Warum ärgerlich sein?, Oktober 2002

Mark Drolsbaugh, im Dezember 2001

Immer mal wieder tauche ich abends irgendwo als Gastredner auf. Und jedes Mal, wenn ich das mache, ist eines immer gewiß: mindestens eine Person stellt eine Frage, die dir Kopfzerbrechen bereitet und ein "hmmmmm" für die nächsten zwei oder drei Tage ist die Folge.

Die letzte harte Nuß war die Frage einer Studentin einer lokalen Universität. Ich hatte gerade eine humorvolle Zusammenstellung von heiklen Situationen, Verdrehungen und Mißgriffen zum Besten gegeben, die sich in deinem Leben ereignen, wenn du gehörlos aufwächst. Momente, die dich in Verlegenheit bringen, Kommunikationspannen, Hilfsgeräte, die ins Wasser fallen, und so weiter.

Die meisten Anwesenden kicherten, aber eine Frau hob ihren Arm und wollte wissen: "Sie sind in einer Welt aufgewachsen, in der Sie wenige Menschen verstanden haben. Warum sind Sie nicht ärgerlich?" Hm, ich weiß es nicht. Die Frau zwang mich mitten auf dem Podium zu einer Psychoanalyse. Ich stand dort wie ein Trottel, völlig sprachlos.

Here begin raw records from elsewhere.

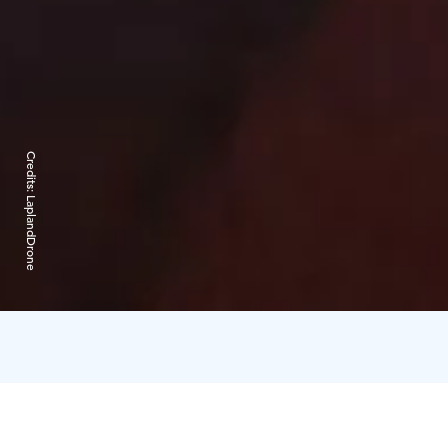
Credits:
LaplandDrone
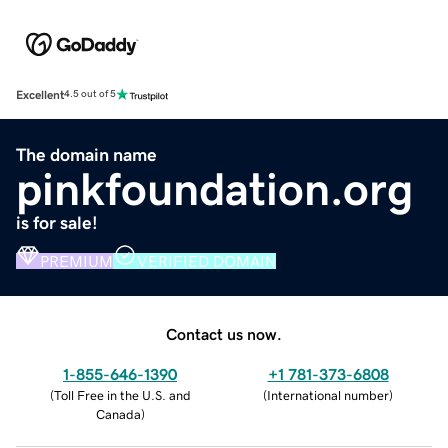
Excellent
4.5 out of 5
The domain name
pinkfoundation.org
is for sale!
PREMIUM
VERIFIED DOMAIN
Contact us now.
1-855-646-1390
+1 781-373-6808
(
Toll Free in the U.S. and
(
International number
)
Canada
)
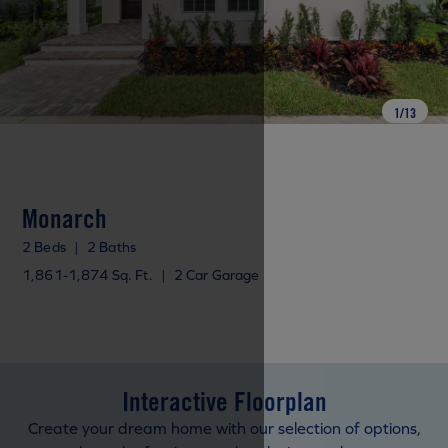
1
/
13
Monarch
2 Beds
|
2 Baths
1,861-1,874 Sq. Ft.
|
2 Car Garage
Interactive Floorplan
Create your dream home with our selection of options,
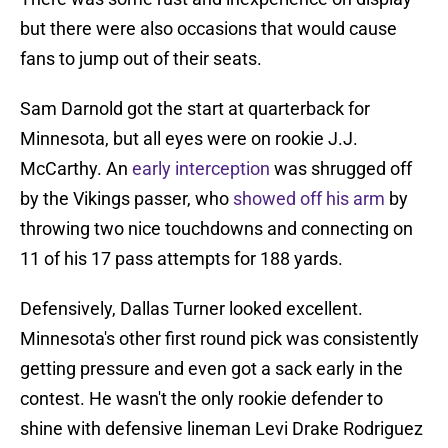
but there were also occasions that would cause
fans to jump out of their seats.
Sam Darnold got the start at quarterback for
Minnesota, but all eyes were on rookie J.J.
McCarthy. An
early interception
was shrugged off
by the Vikings passer, who
showed off his arm
by
throwing two nice touchdowns and connecting on
11 of his 17 pass attempts for 188 yards.
Defensively, Dallas Turner looked excellent.
Minnesota's other first round pick was consistently
getting pressure and even got a sack early in the
contest. He wasn't the only rookie defender to
shine with defensive lineman Levi Drake Rodriguez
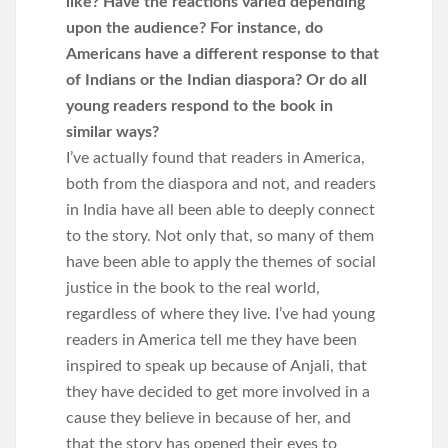
like? Have the reactions varied depending
upon the audience? For instance, do
Americans have a different response to that
of Indians or the Indian diaspora? Or do all
young readers respond to the book in
similar ways?
I’ve actually found that readers in America,
both from the diaspora and not, and readers
in India have all been able to deeply connect
to the story. Not only that, so many of them
have been able to apply the themes of social
justice in the book to the real world,
regardless of where they live. I’ve had young
readers in America tell me they have been
inspired to speak up because of Anjali, that
they have decided to get more involved in a
cause they believe in because of her, and
that the story has opened their eyes to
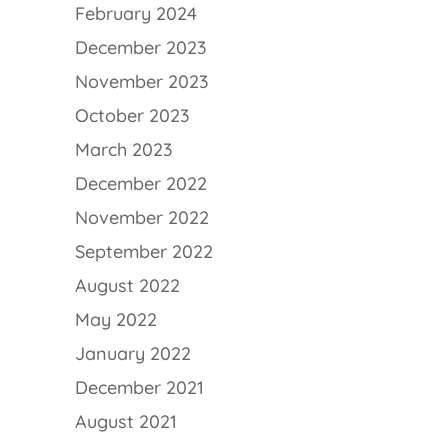
February 2024
December 2023
November 2023
October 2023
March 2023
December 2022
November 2022
September 2022
August 2022
May 2022
January 2022
December 2021
August 2021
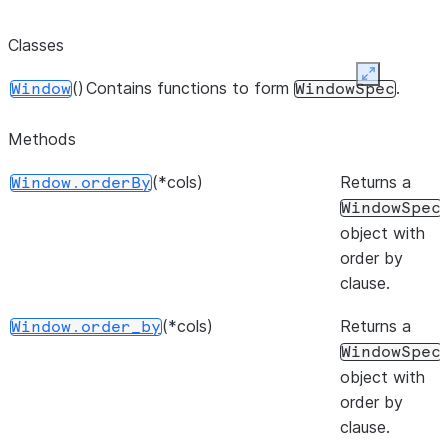
Classes
Expand
()
Contains functions to form
.
Window
WindowSpec
Methods
(*cols)
Returns a
Window.orderBy
WindowSpec
object with
order by
clause.
(*cols)
Returns a
Window.order_by
WindowSpec
object with
order by
clause.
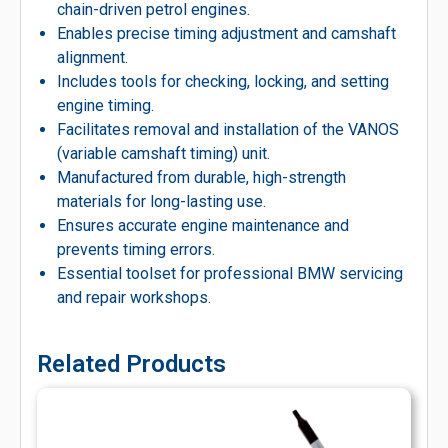
chain-driven petrol engines.
Enables precise timing adjustment and camshaft
alignment.
Includes tools for checking, locking, and setting
engine timing.
Facilitates removal and installation of the VANOS
(variable camshaft timing) unit.
Manufactured from durable, high-strength
materials for long-lasting use.
Ensures accurate engine maintenance and
prevents timing errors.
Essential toolset for professional BMW servicing
and repair workshops.
Related Products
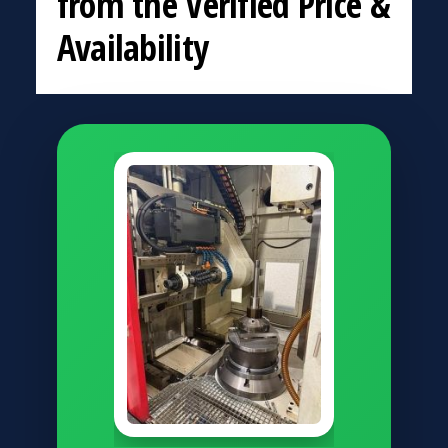
from the Verified Price &
Availability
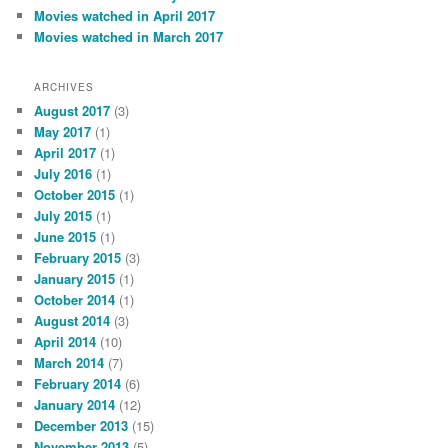
Movies watched in April 2017
Movies watched in March 2017
ARCHIVES
August 2017
(3)
May 2017
(1)
April 2017
(1)
July 2016
(1)
October 2015
(1)
July 2015
(1)
June 2015
(1)
February 2015
(3)
January 2015
(1)
October 2014
(1)
August 2014
(3)
April 2014
(10)
March 2014
(7)
February 2014
(6)
January 2014
(12)
December 2013
(15)
November 2013
(5)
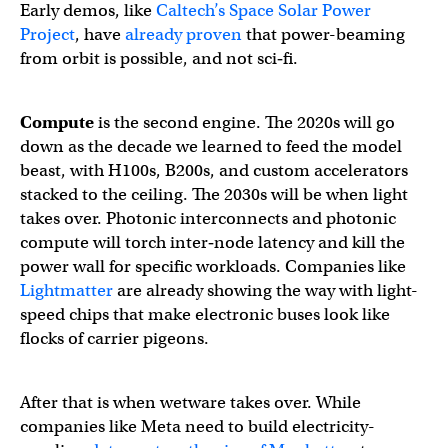
Early demos, like
Caltech’s Space Solar Power
Project
, have
already proven
that power-beaming
from orbit is possible, and not sci‑fi.
Compute
is the second engine. The 2020s will go
down as the decade we learned to feed the model
beast, with H100s, B200s, and custom accelerators
stacked to the ceiling. The 2030s will be when light
takes over. Photonic interconnects and photonic
compute will torch inter‑node latency and kill the
power wall for specific workloads. Companies like
Lightmatter
are already showing the way with light-
speed chips that make electronic buses look like
flocks of carrier pigeons.
After that is when wetware takes over. While
companies like Meta need to build electricity-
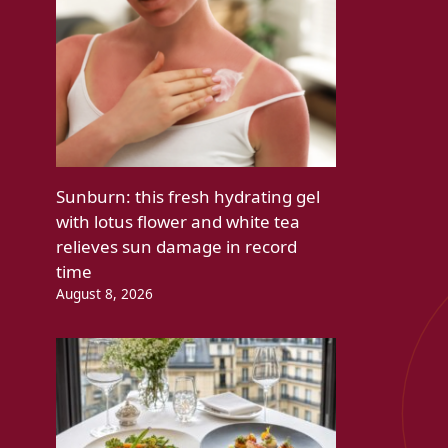
Sunburn: this fresh hydrating gel
with lotus flower and white tea
relieves sun damage in record
time
August 8, 2026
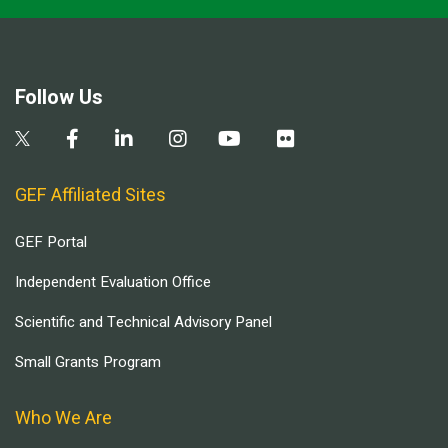
Follow Us
GEF Affiliated Sites
GEF Portal
Independent Evaluation Office
Scientific and Technical Advisory Panel
Small Grants Program
Who We Are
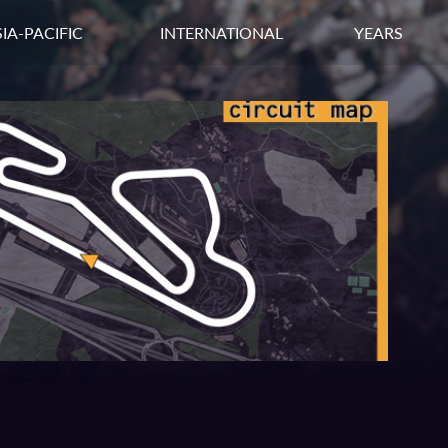
IA-PACIFIC
INTERNATIONAL
YEARS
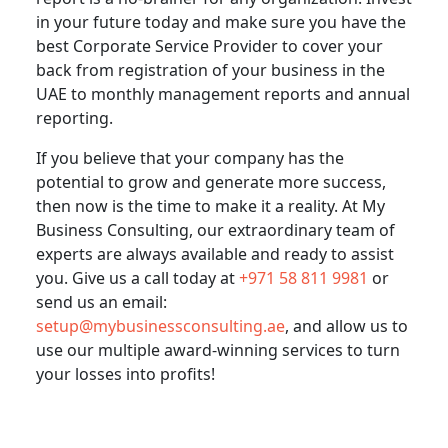
in your future today and make sure you have the
best Corporate Service Provider to cover your
back from registration of your business in the
UAE to monthly management reports and annual
reporting.
If you believe that your company has the
potential to grow and generate more success,
then now is the time to make it a reality. At My
Business Consulting, our extraordinary team of
experts are always available and ready to assist
you. Give us a call today at
+971 58 811 9981
or
send us an email:
setup@mybusinessconsulting.ae
, and allow us to
use our multiple award-winning services to turn
your losses into profits!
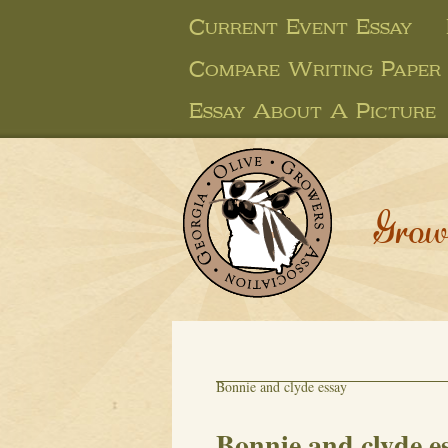
Current Event Essay
Compare Writing Paper
Essay About A Picture
Grow
Bonnie and clyde essay
Bonnie and clyde e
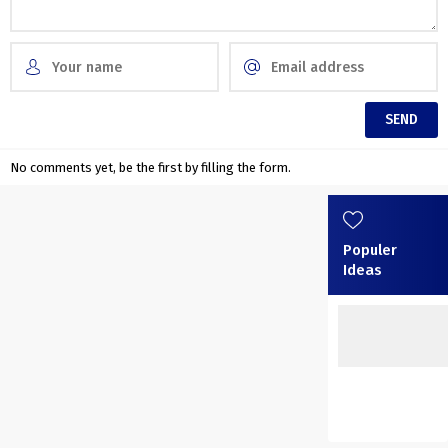
No comments yet, be the first by filling the form.
Populer
Ideas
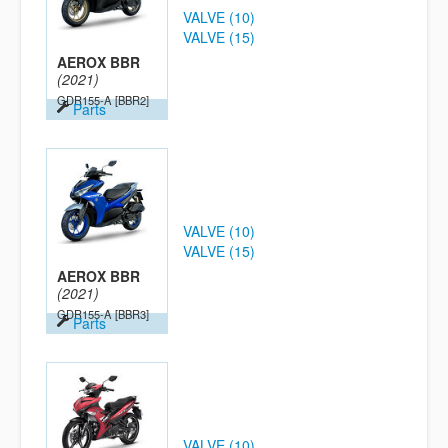
VALVE (10)
VALVE (15)
AEROX BBR
(2021)
GDR155-A
[BBR2]
Parts
VALVE (10)
VALVE (15)
AEROX BBR
(2021)
GDR155-A
[BBR3]
Parts
VALVE (10)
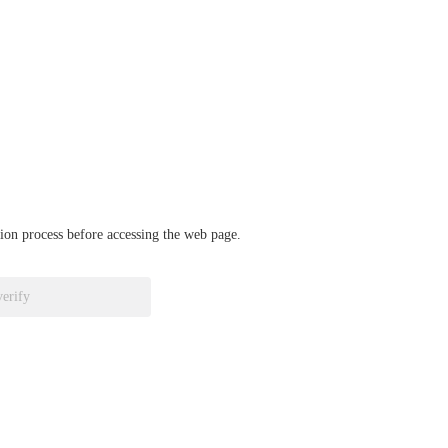
ation process before accessing the web page.
verify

Schließlich gab ich eine Antwort, eine gefühlvolle Antwort, die Oprah Winfrey stolz gemacht hätte. Leben ist einfach zu kurz und zu wertvoll, als dass es mit Ärger verschwendet werden sollte. Was soll daran gut sein, wenn man herumgeht und zornig auf die Welt ist? Es ist schädlich, sowohl körperlich als auch für die Seele. Geh hinaus und freue dich des Lebens, das ist alles, was man tun kann. Und wenn du über dich selbst lachen kannst, umso besser. Sehr oft kannst du nicht mehr tun als deinen Kopf schütteln und lachen.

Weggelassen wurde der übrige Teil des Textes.